Insulin Resistance

Insulin resistance is the decreased ability of target tissues, such as the liver, white adipose, and skeletal muscle, to respond properly to normal (or elevated) circulating concentrations of insulin. For example, insulin resistance is characterized by increased hepatic glucose production, decreased glucose uptake by muscle and adipose tissue, and increased adipose lipolysis with production of free fatty acids (FFA).
1. Insulin resistance and obesity: Although obesity is the most common cause of insulin resistance and increases the risk of T2D, most people with obesity and insulin resistance do not develop diabetes. In the absence of a defect in β-cell function, obese individuals can compensate for insulin resistance with elevated levels of insulin. For example, Figure 1 A shows that insulin secretion is two to three times higher in obese subjects than it is in lean individuals. This higher insulin concentration compensates for the diminished effect of the hormone (as a result of insulin resistance) and produces blood glucose levels similar to those observed in lean individuals (Fig. 1B).

Figure 1: Blood insulin (A) and blood glucose levels (B) in normal-weight and obese subjects.
2. Insulin resistance and type 2 diabetes: Insulin resistance alone will not lead to T2D. Rather, T2D develops in insulin-resistant individuals who also show impaired β-cell function. Insulin resistance and subsequent risk for the development of T2D is commonly observed in individuals who are obese, physically inactive, or elderly and in the 3%–5% of pregnant women who develop gestational diabetes. These patients are unable to sufficiently compensate for insulin resistance with increased insulin release. Figure 2 shows the time course for the development of hyperglycemia and the loss of β-cell function.

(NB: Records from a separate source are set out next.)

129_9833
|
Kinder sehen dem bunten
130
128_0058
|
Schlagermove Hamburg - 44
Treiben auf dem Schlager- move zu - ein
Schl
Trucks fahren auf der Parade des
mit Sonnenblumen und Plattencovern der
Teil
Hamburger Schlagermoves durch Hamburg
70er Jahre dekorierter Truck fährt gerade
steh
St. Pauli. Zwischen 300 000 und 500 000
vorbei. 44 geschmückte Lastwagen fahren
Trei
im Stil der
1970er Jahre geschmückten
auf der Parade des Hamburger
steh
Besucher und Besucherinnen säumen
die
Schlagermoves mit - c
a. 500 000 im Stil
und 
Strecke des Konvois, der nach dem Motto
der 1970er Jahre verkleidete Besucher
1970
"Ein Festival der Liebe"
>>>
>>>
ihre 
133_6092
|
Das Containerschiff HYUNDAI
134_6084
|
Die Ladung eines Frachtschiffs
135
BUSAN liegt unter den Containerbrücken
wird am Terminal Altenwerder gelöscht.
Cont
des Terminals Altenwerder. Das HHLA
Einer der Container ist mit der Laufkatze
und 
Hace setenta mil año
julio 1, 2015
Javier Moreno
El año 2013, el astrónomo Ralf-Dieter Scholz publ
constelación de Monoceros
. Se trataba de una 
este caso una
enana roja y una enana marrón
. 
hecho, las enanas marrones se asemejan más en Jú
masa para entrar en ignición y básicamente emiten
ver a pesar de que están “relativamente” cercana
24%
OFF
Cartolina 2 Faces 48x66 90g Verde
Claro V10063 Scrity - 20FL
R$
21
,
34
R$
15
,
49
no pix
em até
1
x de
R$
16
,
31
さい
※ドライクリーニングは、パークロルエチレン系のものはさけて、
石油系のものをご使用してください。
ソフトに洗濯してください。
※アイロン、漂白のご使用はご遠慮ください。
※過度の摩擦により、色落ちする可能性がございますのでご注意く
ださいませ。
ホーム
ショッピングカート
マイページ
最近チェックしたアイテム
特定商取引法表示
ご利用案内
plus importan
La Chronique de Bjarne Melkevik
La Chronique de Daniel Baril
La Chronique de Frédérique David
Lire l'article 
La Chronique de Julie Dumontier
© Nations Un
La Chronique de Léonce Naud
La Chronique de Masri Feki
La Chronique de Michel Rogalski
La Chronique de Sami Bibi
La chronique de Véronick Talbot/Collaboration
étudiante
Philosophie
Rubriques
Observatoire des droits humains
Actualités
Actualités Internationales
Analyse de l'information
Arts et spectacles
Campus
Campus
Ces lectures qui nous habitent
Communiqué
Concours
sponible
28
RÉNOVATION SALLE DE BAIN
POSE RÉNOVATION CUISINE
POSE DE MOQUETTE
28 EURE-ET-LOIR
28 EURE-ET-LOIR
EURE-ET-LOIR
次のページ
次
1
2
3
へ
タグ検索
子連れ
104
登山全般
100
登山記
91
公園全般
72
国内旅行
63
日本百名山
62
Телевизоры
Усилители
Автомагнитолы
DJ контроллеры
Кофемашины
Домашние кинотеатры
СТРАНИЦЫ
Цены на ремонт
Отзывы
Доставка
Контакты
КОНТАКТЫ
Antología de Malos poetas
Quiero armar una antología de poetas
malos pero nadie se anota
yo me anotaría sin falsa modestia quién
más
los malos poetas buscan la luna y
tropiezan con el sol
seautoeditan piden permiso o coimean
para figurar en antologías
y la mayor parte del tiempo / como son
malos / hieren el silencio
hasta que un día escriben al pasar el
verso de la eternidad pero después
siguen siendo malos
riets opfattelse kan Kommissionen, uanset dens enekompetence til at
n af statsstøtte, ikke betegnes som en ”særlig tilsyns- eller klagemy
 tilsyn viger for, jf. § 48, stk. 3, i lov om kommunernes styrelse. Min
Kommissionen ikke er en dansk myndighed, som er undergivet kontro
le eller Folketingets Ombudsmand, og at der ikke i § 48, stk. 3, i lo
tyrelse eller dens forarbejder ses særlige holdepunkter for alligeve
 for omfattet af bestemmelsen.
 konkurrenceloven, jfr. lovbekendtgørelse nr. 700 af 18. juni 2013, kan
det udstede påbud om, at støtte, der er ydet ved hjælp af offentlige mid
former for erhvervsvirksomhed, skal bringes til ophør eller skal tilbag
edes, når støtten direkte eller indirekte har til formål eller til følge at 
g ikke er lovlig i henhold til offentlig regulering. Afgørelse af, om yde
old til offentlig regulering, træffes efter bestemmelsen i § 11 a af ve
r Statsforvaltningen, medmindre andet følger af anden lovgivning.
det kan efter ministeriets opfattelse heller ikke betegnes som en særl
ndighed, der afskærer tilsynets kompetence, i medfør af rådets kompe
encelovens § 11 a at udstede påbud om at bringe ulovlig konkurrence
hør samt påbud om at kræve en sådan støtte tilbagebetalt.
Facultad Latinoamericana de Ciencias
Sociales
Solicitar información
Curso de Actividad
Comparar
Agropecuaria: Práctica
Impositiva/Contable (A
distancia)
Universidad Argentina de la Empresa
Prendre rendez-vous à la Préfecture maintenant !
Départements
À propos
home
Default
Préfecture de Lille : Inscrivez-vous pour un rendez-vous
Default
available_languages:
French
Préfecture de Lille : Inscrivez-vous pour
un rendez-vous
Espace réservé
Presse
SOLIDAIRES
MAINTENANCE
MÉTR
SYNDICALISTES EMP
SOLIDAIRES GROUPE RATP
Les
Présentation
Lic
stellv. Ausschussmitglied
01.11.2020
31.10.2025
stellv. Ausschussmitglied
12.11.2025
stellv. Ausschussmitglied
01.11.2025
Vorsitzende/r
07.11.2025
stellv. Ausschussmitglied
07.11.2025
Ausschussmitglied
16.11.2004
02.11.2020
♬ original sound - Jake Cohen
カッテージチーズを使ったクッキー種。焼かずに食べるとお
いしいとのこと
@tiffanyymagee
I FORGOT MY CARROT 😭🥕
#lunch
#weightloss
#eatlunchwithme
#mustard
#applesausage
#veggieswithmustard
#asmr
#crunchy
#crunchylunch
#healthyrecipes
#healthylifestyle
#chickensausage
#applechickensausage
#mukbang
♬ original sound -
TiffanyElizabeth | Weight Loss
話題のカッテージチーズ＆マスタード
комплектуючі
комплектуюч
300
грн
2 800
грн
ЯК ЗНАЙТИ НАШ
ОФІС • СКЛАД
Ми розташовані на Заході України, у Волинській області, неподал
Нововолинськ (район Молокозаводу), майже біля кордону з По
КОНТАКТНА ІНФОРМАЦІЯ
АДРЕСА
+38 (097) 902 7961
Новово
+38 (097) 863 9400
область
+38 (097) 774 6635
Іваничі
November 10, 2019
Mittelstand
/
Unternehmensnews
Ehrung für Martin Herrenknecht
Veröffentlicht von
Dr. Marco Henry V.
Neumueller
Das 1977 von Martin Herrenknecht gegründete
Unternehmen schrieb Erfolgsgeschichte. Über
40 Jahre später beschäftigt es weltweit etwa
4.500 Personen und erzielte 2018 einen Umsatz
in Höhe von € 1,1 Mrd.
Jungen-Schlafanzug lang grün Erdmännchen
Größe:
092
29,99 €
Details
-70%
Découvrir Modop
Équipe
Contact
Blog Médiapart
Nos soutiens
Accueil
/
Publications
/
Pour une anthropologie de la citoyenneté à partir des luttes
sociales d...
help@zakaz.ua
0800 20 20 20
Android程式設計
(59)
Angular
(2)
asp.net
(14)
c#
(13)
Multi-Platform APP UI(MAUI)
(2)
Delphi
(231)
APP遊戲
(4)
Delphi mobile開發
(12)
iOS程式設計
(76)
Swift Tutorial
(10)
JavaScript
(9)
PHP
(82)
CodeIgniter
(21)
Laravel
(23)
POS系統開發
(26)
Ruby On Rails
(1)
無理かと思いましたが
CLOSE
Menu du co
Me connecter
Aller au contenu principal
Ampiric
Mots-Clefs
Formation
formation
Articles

Figure 2: Progression of blood glucose and insulin levels in patients with type 2 diabetes.
3. Causes of insulin resistance: Insulin resistance increases with weight gain and decreases with weight loss, and excess adipose tissue (particularly in the abdomen) is key in the development of insulin resistance. Adipose is not simply an energy storage tissue, but also a secretory tissue. With obesity, there are changes in adipose secretions that result in insulin resistance (Fig. 3). These include secretion of proinflammatory cytokines such as interleukin 6 and tumor necrosis factor-α by activated macrophages (inflammation is associated with insulin resistance); increased synthesis of leptin, a protein with proinflammatory effects , a protein with anti-inflammatory effects. The net result is chronic, low-grade inflammation. One effect of insulin resistance is increased lipolysis and production of FFA (see Fig. 3).
FFA availability decreases use of glucose, contributing to hyperglycemia, and increases ectopic deposition of TAG in liver (hepatic steatosis). [Note: Steatosis results in nonalcoholic fatty liver disease (NAFLD). If accompanied by inflammation, a more serious condition, nonalcoholic steatohepatitis (NASH), can develop.] FFA also have a proinflammatory effect. In the long term, FFA impair insulin signaling. [Note: Adiponectin increases FA β-oxidation . Consequently, a decrease in this adipocyte protein contributes to FFA availability.]

Figure 3: Obesity, insulin resistance, and hyperglycemia. [Note: Inflammation also is associated with insulin resistance.]